ONE FOR ALL OR ALL FOR ONE?

For many companies, the decision to outsource then becomes a question of how many? Some outsourcing customers still prefer the simplicity of having one point of contact to manage their supply chains. But given the specialization of logistics and supply chain functions, the geographic scope of globe-wandering supply lines, and the increasing importance of customer service, others value multiple logistics partners. Consensus is building that many 3PLs recognize their strengths and weaknesses, and believe businesses should consider all their options.

This year, 62 percent of 3PLs indicate customers should consider partnering with more than one service provider, while 38 percent feel customers should work with only one partner . In 2008, 70 percent leaned toward multiple partners, suggesting competitive self-interest in a tight economy is hardening past altruism.

Manufacturers and retailers responding to the same question reveal more conflicted opinions, with 41 percent favoring one 3PL partner and 59 percent preferring more than one 3PL. Clearly there is agreement that meshing together a network of niche service providers creates value by matching specific resources to specific needs. But 3PLs that can be a one-stop shop have a captive audience as well.

CALIBRATING THE OUTSOURCING COMPASS

While recessionary trends have forced some manufacturers and retailers to table international expansion opportunities, the global marketplace still remains fertile ground for 3PLs. Going global is always an intriguing enterprise for companies, but often one fraught with the most risk, especially during tough economic times.

Shipper respondents report “expanding into new markets” (12 percent) is their second-greatest obstacle after “cutting transport costs” (44 percent). By comparison, global expansion doesn’t even crack the top 10 among 3PL perceptions of their customers’ top challenges.

Small and large companies alike share this hurdle. Whether it’s an upstart company seeking a single-source production facility or a multinational attempting to integrate a multi-tiered network of suppliers and contract manufacturers, piggybacking on the geographic penetration, resources, and cultural knowledge of a 3PL is a safe bet.
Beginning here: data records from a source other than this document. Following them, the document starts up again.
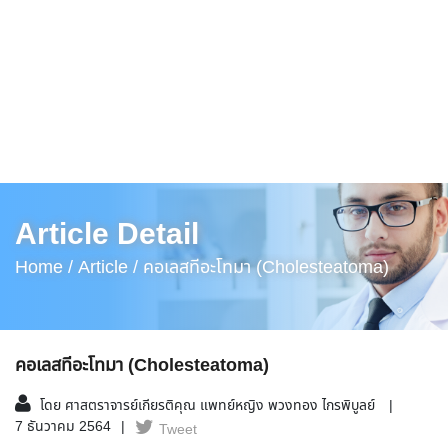
Article Detail
Home /
Article /
คอเลสทีอะโทมา (Cholesteatoma)
คอเลสทีอะโทมา (Cholesteatoma)
โดย ศาสตราจารย์เกียรติคุณ แพทย์หญิง พวงทอง ไกรพิบูลย์
7 ธันวาคม 2564
Tweet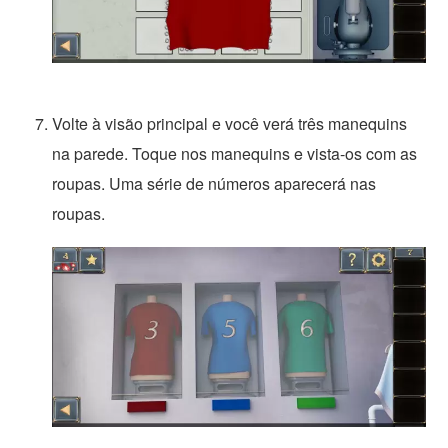
Volte à visão principal e você verá três manequins
na parede. Toque nos manequins e vista-os com as
roupas. Uma série de números aparecerá nas
roupas.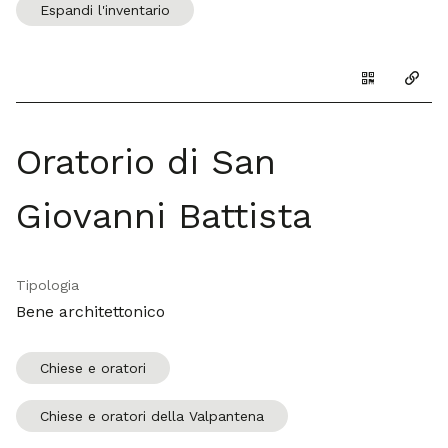
Espandi l'inventario
Genera il Q
Copia
Oratorio di San
Giovanni Battista
Tipologia
Bene architettonico
Chiese e oratori
Chiese e oratori della Valpantena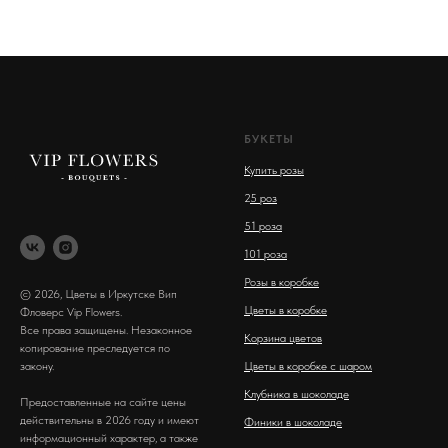
БУКЕТЫ
Купить розы
2
5 роз
51 роза
101 роза
Розы в коробке
© 2026, Цветы в Иркутске Вип
Цветы в коробке
Фловерс Vip Flowers.
Все права защищены. Незаконное
Корзина цветов
копирование преследуется по
закону.
Цветы в коробке с шаром
Клубника в шоколаде
Предоставленные на сайте цены
действительны в 2026 году и имеют
Финики в шоколаде
информационный характер, а также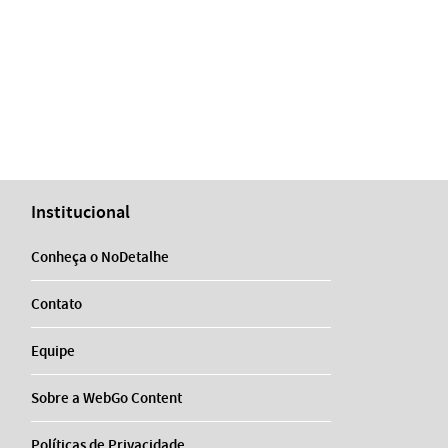
Institucional
Conheça o NoDetalhe
Contato
Equipe
Sobre a WebGo Content
Políticas de Privacidade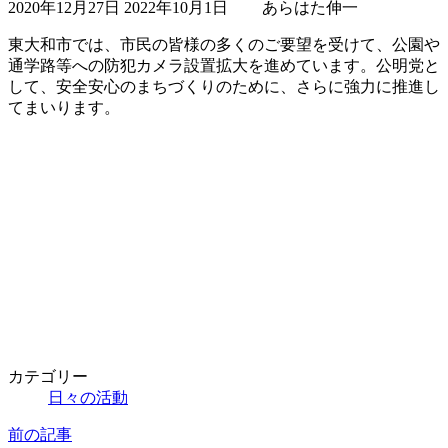
2020年12月27日
2022年10月1日
あらはた伸一
終
更
東大和市では、市民の皆様の多くのご要望を受けて、公園や
新
通学路等への防犯カメラ設置拡大を進めています。公明党と
日
して、安全安心のまちづくりのために、さらに強力に推進し
時
てまいります。
:
カテゴリー
日々の活動
前の記事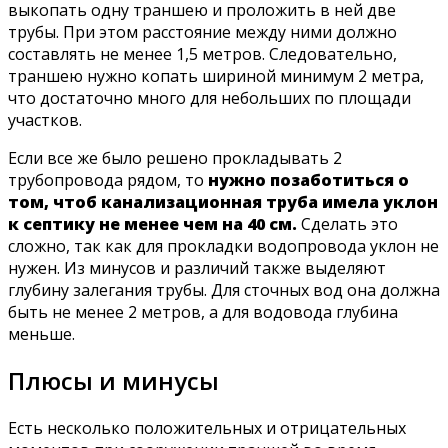
выкопать одну траншею и проложить в ней две
трубы. При этом расстояние между ними должно
составлять не менее 1,5 метров. Следовательно,
траншею нужно копать шириной минимум 2 метра,
что достаточно много для небольших по площади
участков.
Если все же было решено прокладывать 2
трубопровода рядом, то
нужно позаботиться о
том, чтоб канализационная труба имела уклон
к септику не менее чем на 40 см.
Сделать это
сложно, так как для прокладки водопровода уклон не
нужен. Из минусов и различий также выделяют
глубину залегания трубы. Для сточных вод она должна
быть не менее 2 метров, а для водовода глубина
меньше.
Плюсы и минусы
Есть несколько положительных и отрицательных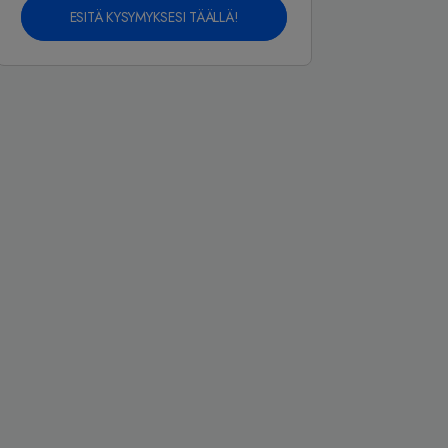
ESITÄ KYSYMYKSESI TÄÄLLÄ!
3PLs remain committed to meeting the current and future, near-shore and far-shore expansion needs of their customers. Eighty-five percent of respondents operate in North America, followed by Asia (36 percent), Europe (33 percent), Southeast Asia (29 percent), South America (27 percent), the Middle East (24 percent), and Eastern Europe/Russia (one percent). Only 15 percent of 3PLs are exclusively serving the United States, reflecting the increasingly global demands of U.S. companies .

Many logistics service providers that have established a presence in global locations to help businesses at the point of origin are counting on a reversal of fortune as U.S. companies begin looking at emerging consumer markets to sell product into—especially in light of a major downturn in U.S. consumption.
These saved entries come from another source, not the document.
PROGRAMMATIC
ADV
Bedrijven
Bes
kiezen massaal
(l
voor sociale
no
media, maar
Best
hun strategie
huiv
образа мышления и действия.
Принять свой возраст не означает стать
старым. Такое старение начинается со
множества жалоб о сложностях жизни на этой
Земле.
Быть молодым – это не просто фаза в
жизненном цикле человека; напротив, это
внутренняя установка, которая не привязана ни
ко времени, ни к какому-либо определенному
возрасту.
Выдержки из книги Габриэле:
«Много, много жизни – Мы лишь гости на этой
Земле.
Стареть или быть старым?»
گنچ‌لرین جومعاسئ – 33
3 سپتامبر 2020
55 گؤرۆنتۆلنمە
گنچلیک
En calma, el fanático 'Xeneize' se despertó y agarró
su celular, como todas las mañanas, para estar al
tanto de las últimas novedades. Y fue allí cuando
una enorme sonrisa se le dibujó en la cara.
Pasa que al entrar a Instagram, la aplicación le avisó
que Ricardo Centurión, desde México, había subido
Some large multinationals, have, in fact, started incorporating regional approaches into their global supply chain management strategies, locating and operating manufacturing and distribution facilities closer to demand, thereby reducing transportation and total landed costs. Nearly one-quarter of surveyed 3PLs (23 percent) provide global expansion services geared toward both sourcing and selling.

Global shippers are also increasingly challenged by new security and regulatory restrictions that complicate offshore operations and inbound transportation. U.S. Customs and Border Protection’s (CBP) pending Importer Security Filing (10+2) for ocean cargo shipments, and the Transportation Security Administration’s Certified Cargo Screening Program and Certified Cargo Screening Facilities effort to pre-screen cargo on passenger aircraft similarly challenges shippers, and vicariously 3PLs, to comply. To help customers with these hurdles, 64 percent and 36 percent of 3PLs, respectively, provide import/export/customs and global trade services .
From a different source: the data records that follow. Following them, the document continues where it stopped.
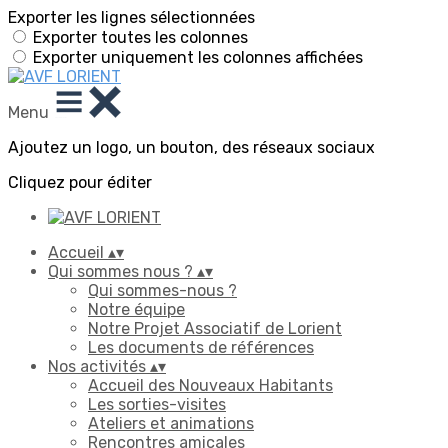
Exporter les lignes sélectionnées
Exporter toutes les colonnes
Exporter uniquement les colonnes affichées
Menu
Ajoutez un logo, un bouton, des réseaux sociaux
Cliquez pour éditer
Accueil
▴
▾
Qui sommes nous ?
▴
▾
Qui sommes-nous ?
Notre équipe
Notre Projet Associatif de Lorient
Les documents de références
Nos activités
▴
▾
Accueil des Nouveaux Habitants
Les sorties-visites
Ateliers et animations
Rencontres amicales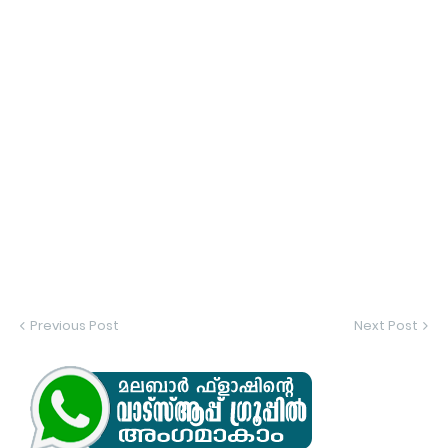
Previous Post
Next Post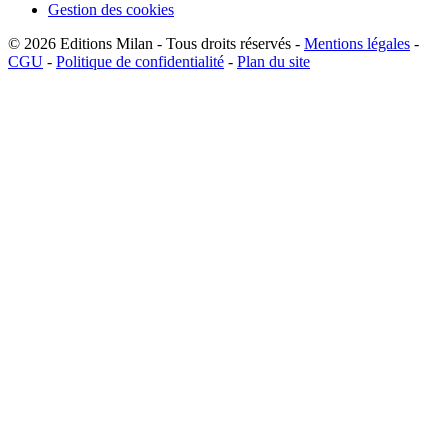
Gestion des cookies
© 2026
Editions Milan
-
Tous droits réservés
-
Mentions légales
-
CGU
-
Politique de confidentialité
-
Plan du site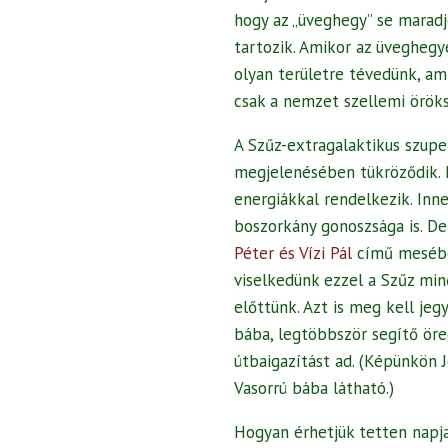
hogy az „üveghegy” se maradj
tartozik. Amikor az üveghegy
olyan területre tévedünk, a
csak a nemzet szellemi öröks
A Szűz-extragalaktikus szup
megjelenésében tükröződik. 
energiákkal rendelkezik. Inn
boszorkány gonoszsága is. De
Péter és Vízi Pál
című mesébe
viselkedünk ezzel a Szűz min
előttünk. Azt is meg kell je
bába, legtöbbször segítő öre
útbaigazítást ad. (Képünkön J
Vasorrú bába látható.)
Hogyan érhetjük tetten napj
One challenge importers will encounter meeting the CBP’s 10+2 mandate is driving visibility and securing communication among off-shore vendors—no small task when many companies are working through multi-layered supply networks with varying degrees of sophistication. Outsourcing vendor management is often an easy fix, and 67 percent of service providers offer this type of functionality.

As some larger global companies decentralize their global supply chain footprint, they often partner with multiple service providers that serve specific logistics functions or have penetration in a given region. The rise of the fourth-party logistics provider has followed the tide of global expansion—as well as the domestic broker—and is quickly becoming an invaluable asset as businesses manage synergies and operations across regional pockets and global supply chains. Accordingly, 71 percent of polled 3PLs provide lead logistics capabilities.

TRANSPORTATION NUTS AND BOLTS

It has been well-documented that many businesses are turning back the clock and getting back to transportation and warehousing basics to tune up their supply chains during the current recession. Strip away all their value adds and 3PLs serve the greatest utility moving and storing product. It’s where design-centric manufacturers and marketing-savvy retailers are least inclined to sink resources and capital, and where outsourcing really proves its mettle.

More than three-quarters of 3PL survey respondents cite “cutting transport costs” as their customers’ greatest challenge . Shippers share that pain and opinion, with 44 percent regarding it as their “single” greatest hurdle—by far the top contribution percentage-wise.

In years past, tight capacity has been a recurring problem. But with less volume in the pipeline, the supply/demand pricing pendulum has shifted in favor of shippers. Still, 2008 proved to be a bumpy road for shippers, carriers, and service providers as dropping volumes and soaring fuel costs caused plenty of friction when assets stopped rolling.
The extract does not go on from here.